(Extracted page text data)
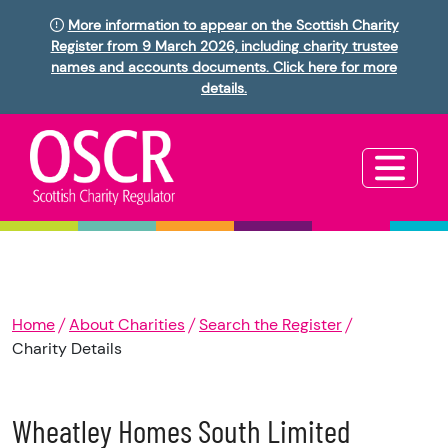
More information to appear on the Scottish Charity
Register from 9 March 2026, including charity trustee
names and accounts documents. Click here for more
details.
Home
About Charities
Search the Register
Charity Details
Wheatley Homes South Limited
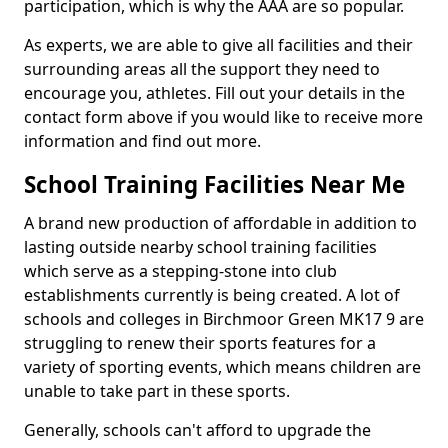
participation, which is why the AAA are so popular.
As experts, we are able to give all facilities and their
surrounding areas all the support they need to
encourage you, athletes. Fill out your details in the
contact form above if you would like to receive more
information and find out more.
School Training Facilities Near Me
A brand new production of affordable in addition to
lasting outside nearby school training facilities
which serve as a stepping-stone into club
establishments currently is being created. A lot of
schools and colleges in Birchmoor Green MK17 9 are
struggling to renew their sports features for a
variety of sporting events, which means children are
unable to take part in these sports.
Generally, schools can't afford to upgrade the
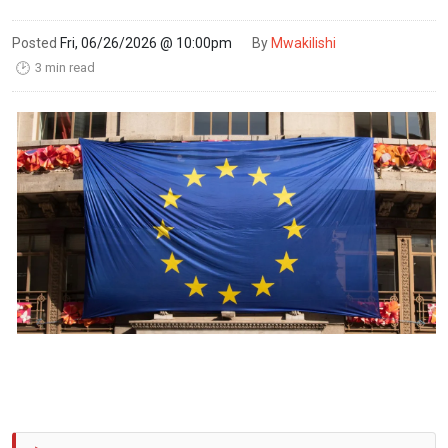
Posted
Fri, 06/26/2026 @ 10:00pm
By
Mwakilishi
3 min read
🕑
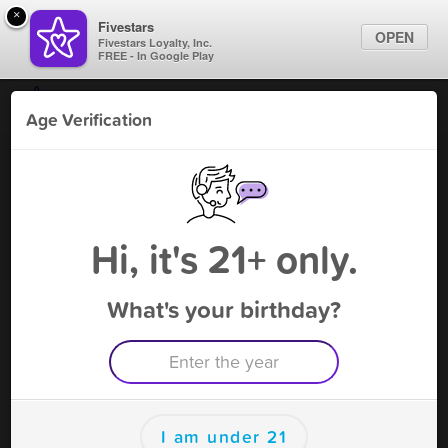
×
Fivestars
OPEN
Fivestars Loyalty, Inc.
FREE - In Google Play
Find Locations
Age Verification
For Businesses
Fatty's Smoke Shop -San
Marketing Tips
Marcos
Tobacco Shop
,
San Marcos, TX
Sign In
Hi, it's 21+ only.
Become A Member
What's your birthday?
Fatty's Smoke Shop -San Marcos
Rewards
Rewards
I am under 21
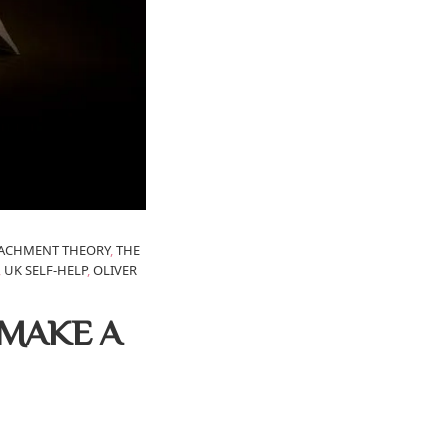
TACHMENT THEORY
,
THE
,
UK SELF-HELP
,
OLIVER
 MAKE A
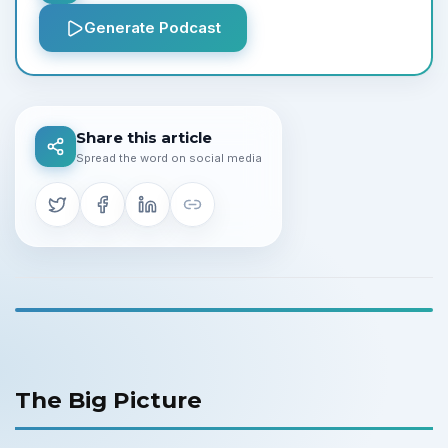
Generate Podcast
Share this article
Spread the word on social media
The Big Picture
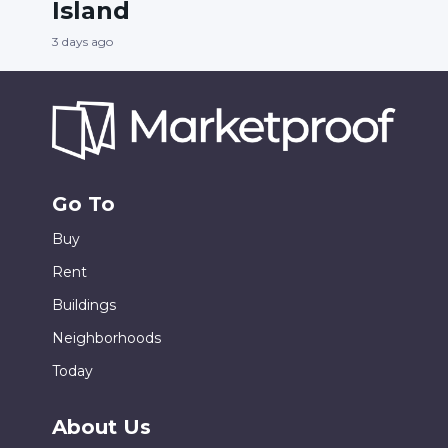
Island
3 days ago
Go To
Buy
Rent
Buildings
Neighborhoods
Today
About Us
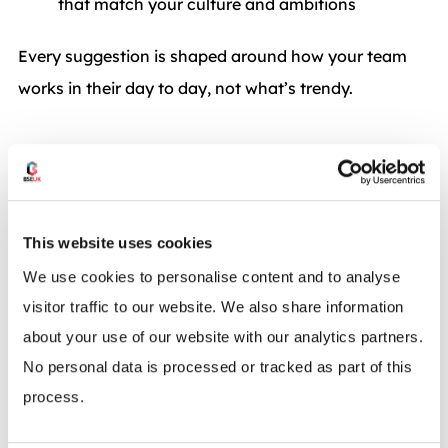
that match your culture and ambitions
Every suggestion is shaped around how your team
works in their day to day, not what’s trendy.
This website uses cookies
We use cookies to personalise content and to analyse
visitor traffic to our website. We also share information
about your use of our website with our analytics partners.
No personal data is processed or tracked as part of this
process.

WHAT YOU HAVE TO DO: Go through the data and show every line where "schools" occurs.

ANSWER SPACE:
schools and colleges in Birchmoor Green MK17 9 are
Generally, schools can't afford to upgrade the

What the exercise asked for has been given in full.